● ACTIVITY
Copy every line of the entries that includes the word "plantar".

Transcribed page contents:
*** Block opens ***

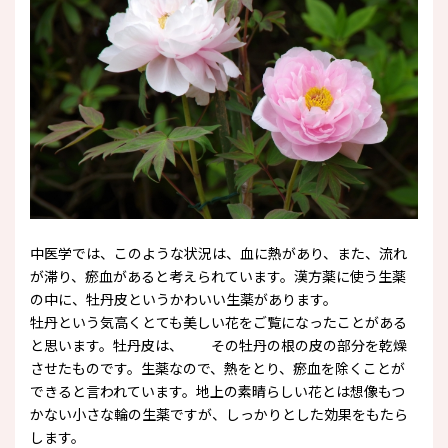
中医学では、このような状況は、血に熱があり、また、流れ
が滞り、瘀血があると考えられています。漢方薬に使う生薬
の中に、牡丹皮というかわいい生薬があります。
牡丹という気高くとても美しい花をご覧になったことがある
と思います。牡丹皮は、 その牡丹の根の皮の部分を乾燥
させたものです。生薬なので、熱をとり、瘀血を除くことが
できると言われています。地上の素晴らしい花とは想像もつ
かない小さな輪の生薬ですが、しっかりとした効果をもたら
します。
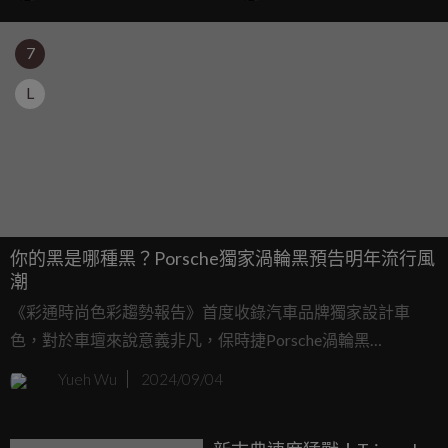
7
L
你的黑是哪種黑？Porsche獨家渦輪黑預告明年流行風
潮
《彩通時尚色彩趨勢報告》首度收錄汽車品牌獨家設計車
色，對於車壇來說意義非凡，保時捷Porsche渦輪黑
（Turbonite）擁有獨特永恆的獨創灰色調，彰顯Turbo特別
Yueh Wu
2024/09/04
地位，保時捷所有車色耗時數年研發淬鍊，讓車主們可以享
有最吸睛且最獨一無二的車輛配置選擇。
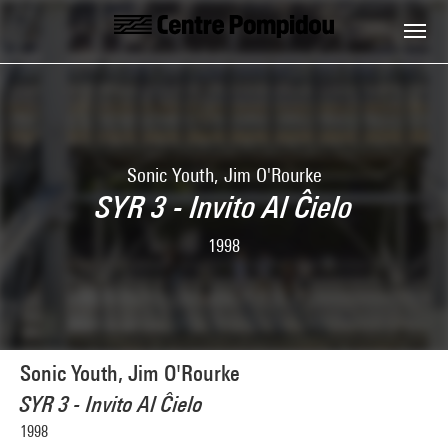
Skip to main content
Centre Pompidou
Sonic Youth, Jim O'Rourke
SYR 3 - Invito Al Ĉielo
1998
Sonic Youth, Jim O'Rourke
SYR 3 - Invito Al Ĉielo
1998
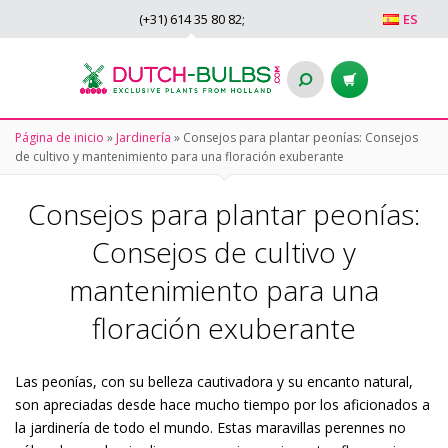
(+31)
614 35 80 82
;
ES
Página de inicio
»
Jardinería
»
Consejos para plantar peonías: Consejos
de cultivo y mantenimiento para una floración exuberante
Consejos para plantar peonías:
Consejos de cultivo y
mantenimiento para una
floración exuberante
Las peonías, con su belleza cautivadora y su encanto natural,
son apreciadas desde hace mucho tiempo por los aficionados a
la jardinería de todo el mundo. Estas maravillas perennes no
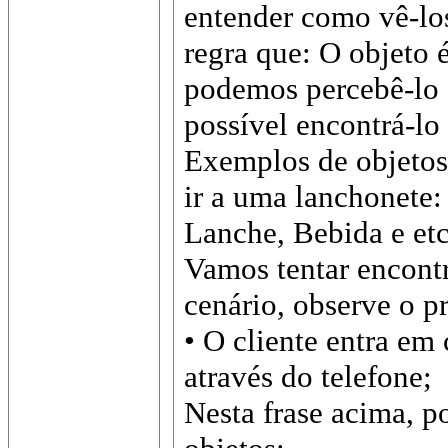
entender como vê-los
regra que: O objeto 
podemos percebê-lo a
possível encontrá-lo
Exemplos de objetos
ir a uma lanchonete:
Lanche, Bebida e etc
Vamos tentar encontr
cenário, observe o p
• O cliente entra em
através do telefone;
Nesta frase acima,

*** Block closes ***
*** Block opens ***

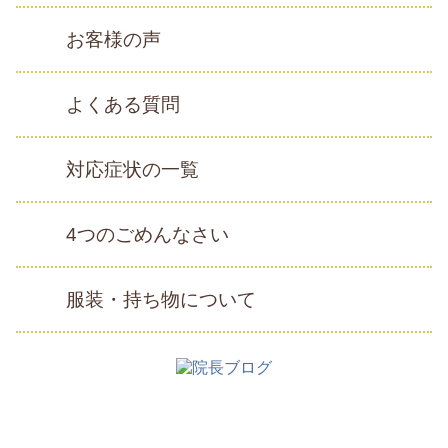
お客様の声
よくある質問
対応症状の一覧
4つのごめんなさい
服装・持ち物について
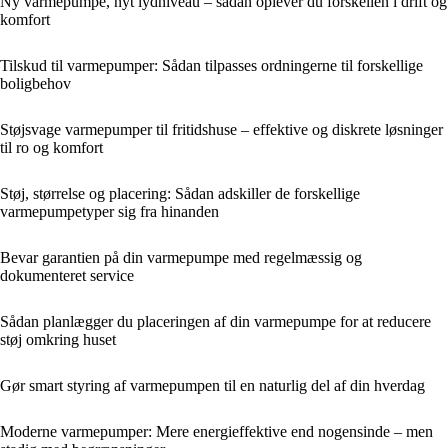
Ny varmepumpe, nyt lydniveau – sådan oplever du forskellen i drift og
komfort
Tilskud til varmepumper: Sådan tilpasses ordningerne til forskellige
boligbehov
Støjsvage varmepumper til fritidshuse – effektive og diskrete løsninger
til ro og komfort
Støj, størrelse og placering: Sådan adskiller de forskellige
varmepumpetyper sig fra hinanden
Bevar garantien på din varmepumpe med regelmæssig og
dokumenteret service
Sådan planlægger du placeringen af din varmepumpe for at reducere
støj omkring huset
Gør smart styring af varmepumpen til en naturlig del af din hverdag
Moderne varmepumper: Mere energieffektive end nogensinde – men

*** Block closes ***

● PROBLEM SOLUTION
Consejos para plantar peonías: Consejos
Consejos para plantar peonías:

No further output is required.